O general Mourão exibiu uma postura que parece resistir ainda em um segmento da oficialidade das Forças Armadas: a presunção de superioridade moral e funcional sobre o restante da cidadania e de constituírem consciência suprema e árbitros últimos dos destinos nacionais. Só não informou qual a fonte de legitimidade para tanta autoridade, pois nossa Constituição jamais prescreveu esta possibilidade.

A declaração do general repercutiu de imediato na grande imprensa, na mídia alternativa e nas redes sociais. Personalidades, entidades e partidos políticos democráticos, cidadãos comuns manifestaram-lhe repúdio, enquanto os que, por ideologia, interesses empresariais mesquinhos, oportunismo e/ou ignorância, aceitam rebaixar a dignidade da cidadania e cortejam infamemente o autoritarismo, ansiosos por uma tutela castrense da sociedade, se assanharam. Especulou-se se o general expressava realmente o pensamento do comando da sua Força, se haveria em andamento uma conspiração militar para um golpe de Estado ou se ele estaria apenas aproveitando a ocasião para exercer pressão, em função do cargo que ocupa, no objetivo de obter um orçamento mais favorável para sua instituição.

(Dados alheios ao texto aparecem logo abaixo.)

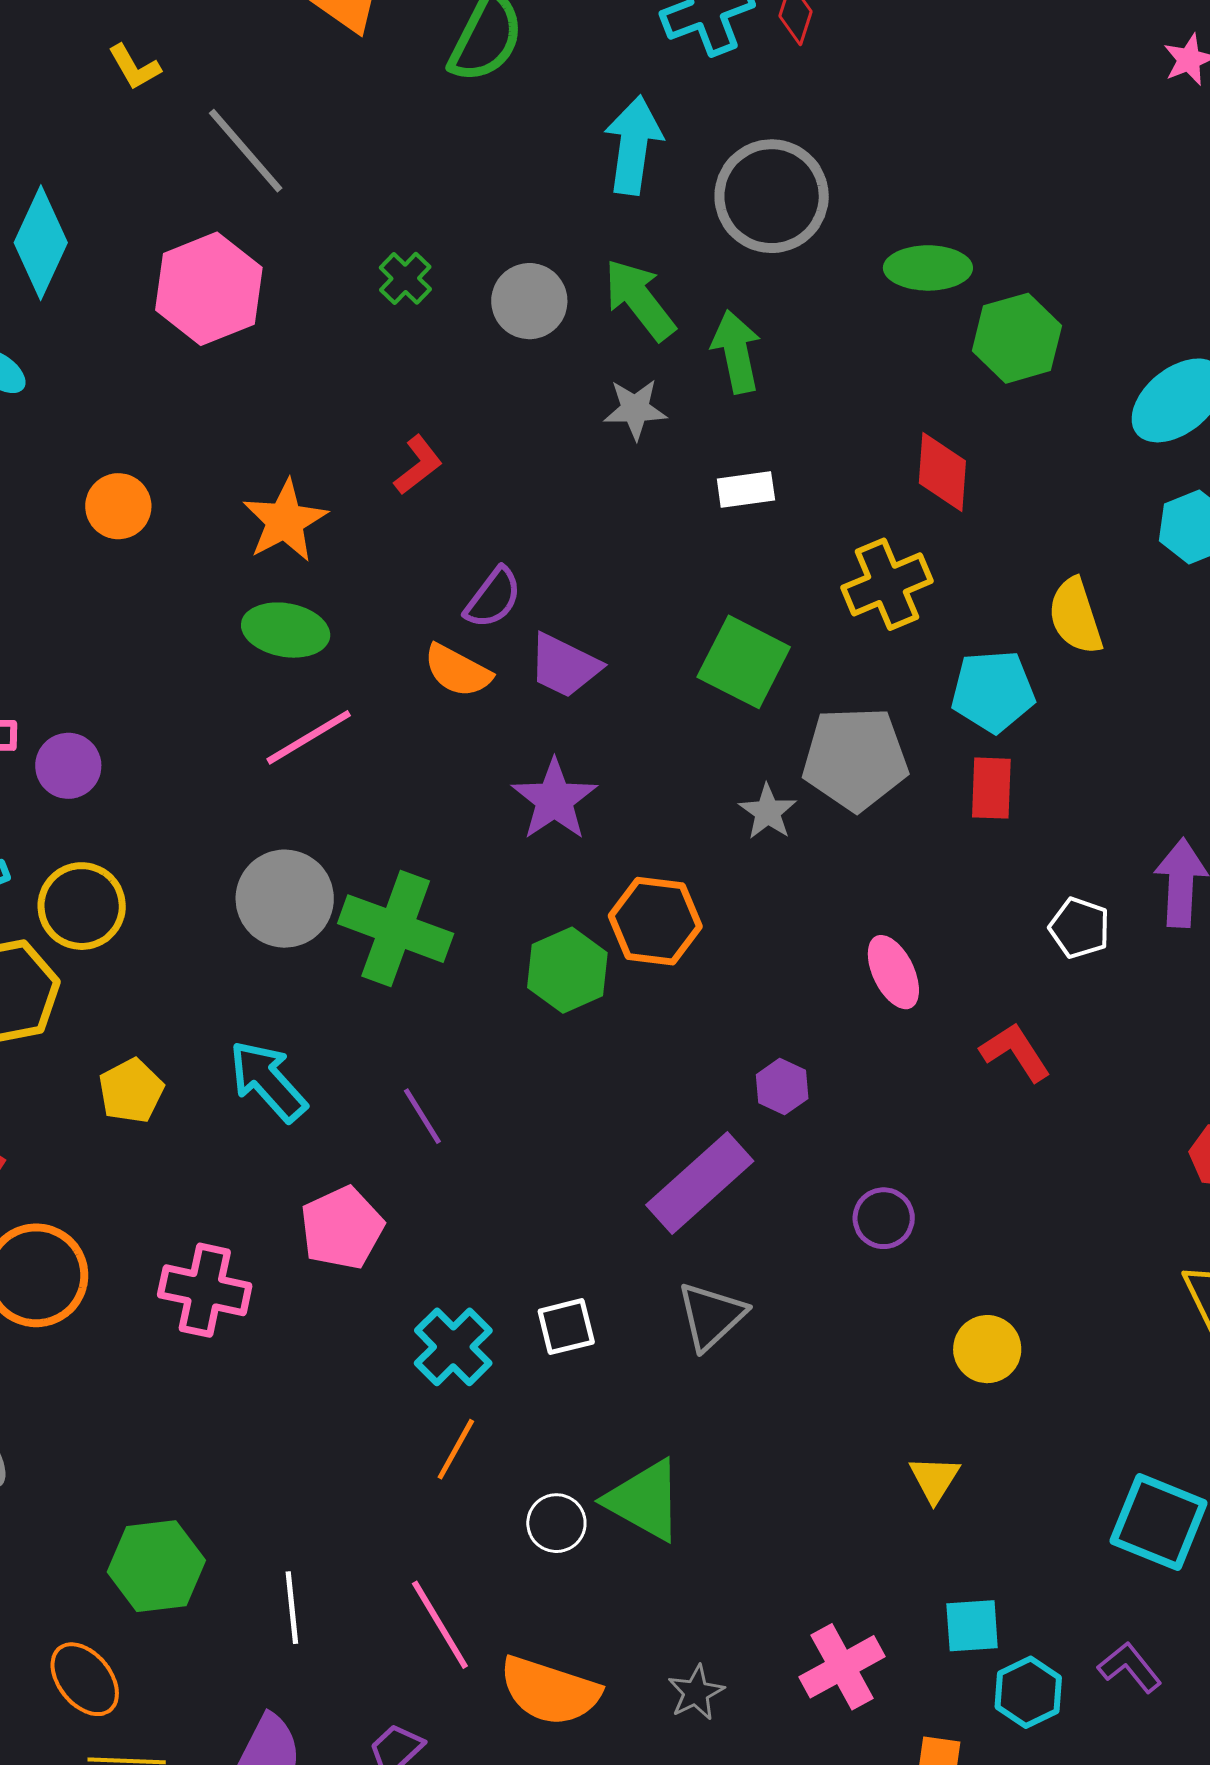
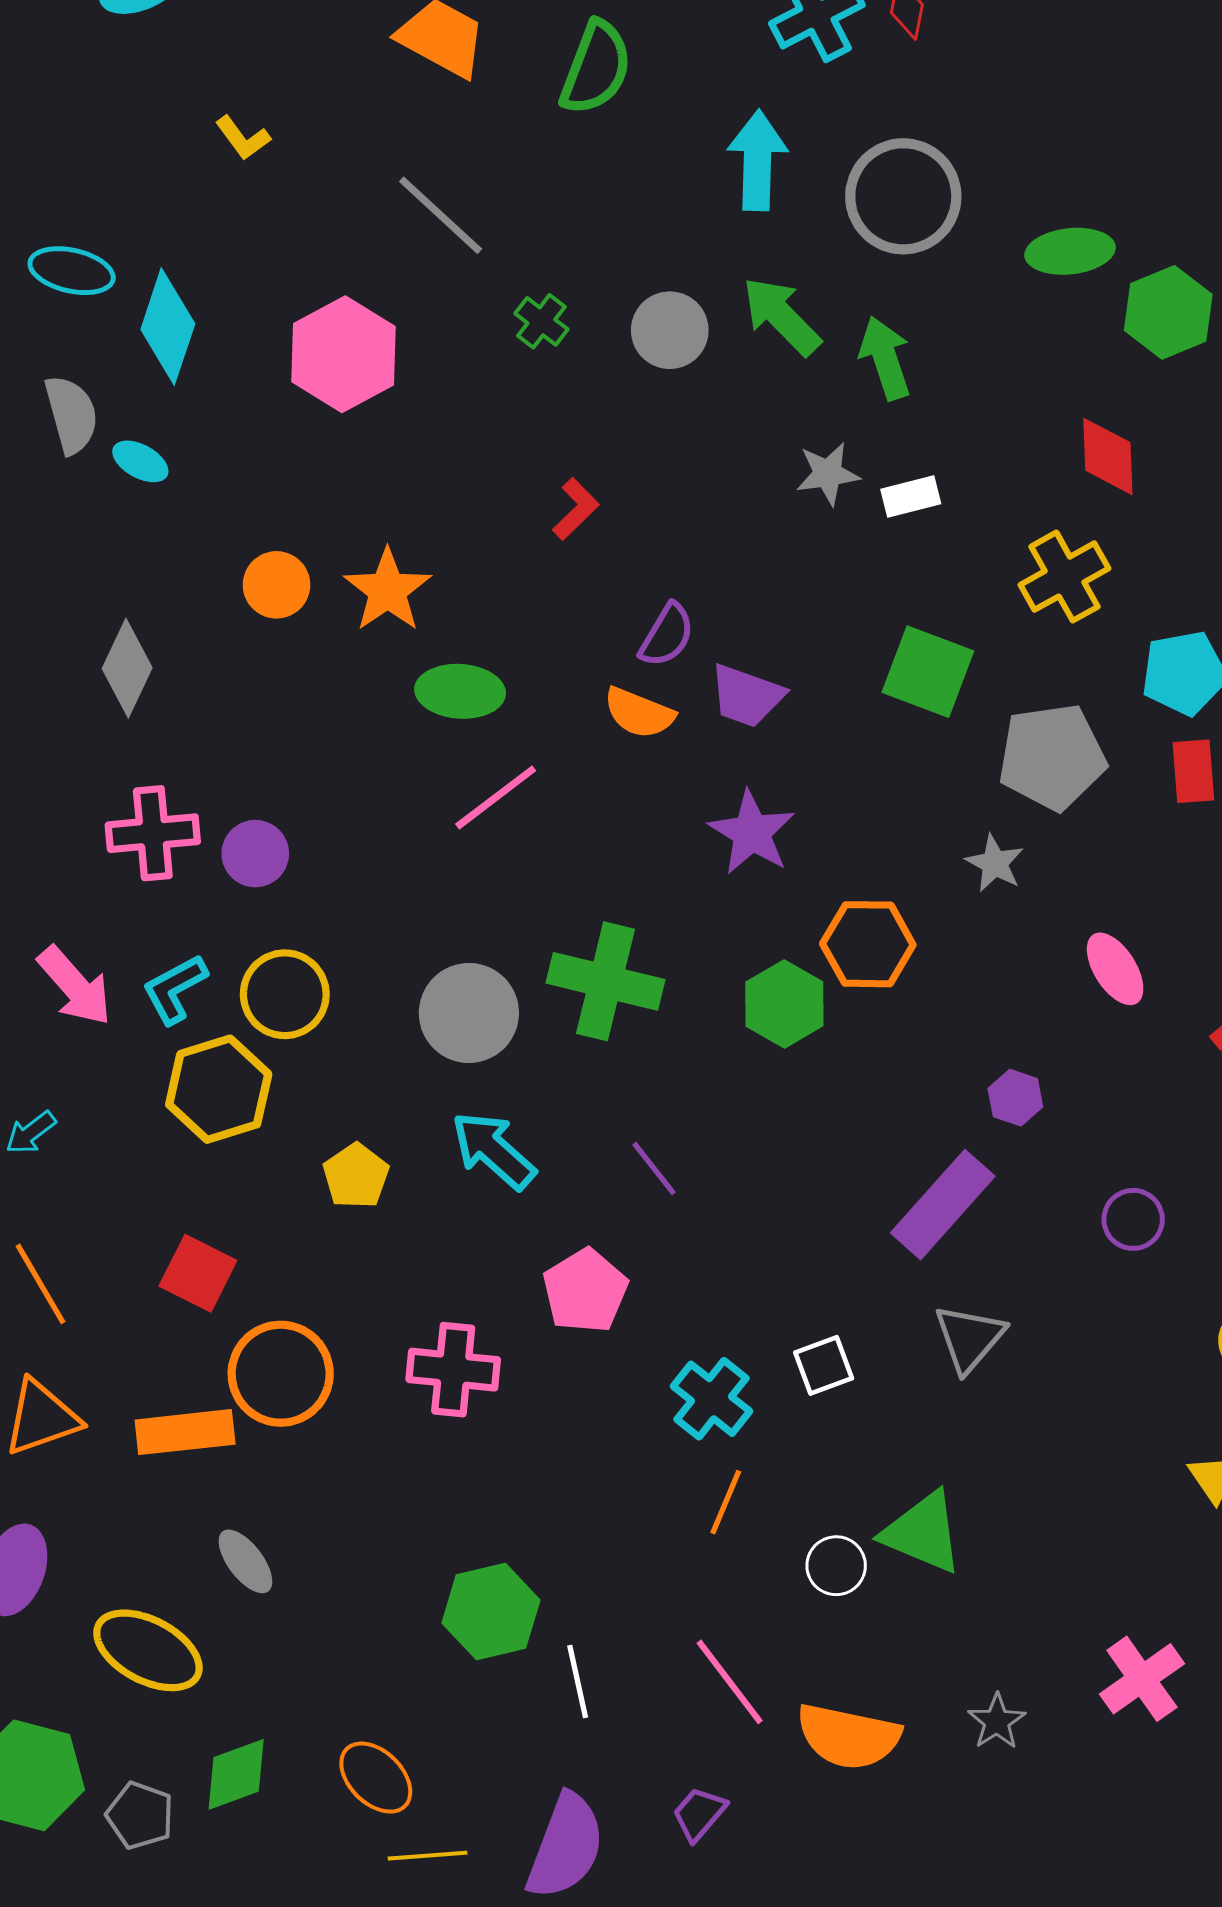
gray line: (246, 151) -> (441, 215), moved
gray star: (635, 409) -> (828, 474), moved
orange star: (285, 521) -> (388, 590), moved
gray star: (768, 812) -> (995, 863), moved
gray circle: (285, 899) -> (469, 1013), moved
green hexagon: (156, 1566) -> (491, 1612), moved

O general Mourão conta, por sua patente, sem dúvida com um elevado nível de formação dentro da sua força. Tem, entre outros, o Curso da Escola de Comando do Estado Maior e o Curso de Política Estratégica e Administração do Exército, no qual foi vice-chefe do Departamento de Educação e Cultura, posição na qual ajudou a comandar todas as escolas militares da força. Tem, também, o Curso Especial de Oficial de Informações, Categoria A, da Escola Nacional de Informações (ESNI). Ademais, ao referir-se à possibilidade de intervenção militar no Estado, ele fez o comentário – obscuro para a maioria dos cidadãos, pouco familiarizados com a matemática – de que, tal como no caso da tábua de logaritmos, o Alto Comando do Exército, ele incluído, estaria fazendo “aproximações sucessivas” sobre a situação político-institucional nacional para avaliar sua conveniência. Traduzindo para a linguagem coloquial, estaria o Alto Comando do Exército desenvolvendo estudos – quanto mais, melhor – para adquirir o nível mais exato possível de conhecimento desta situação que lhe permita tomar a decisão mais adequada relativamente à eventualidade de um golpe de Estado.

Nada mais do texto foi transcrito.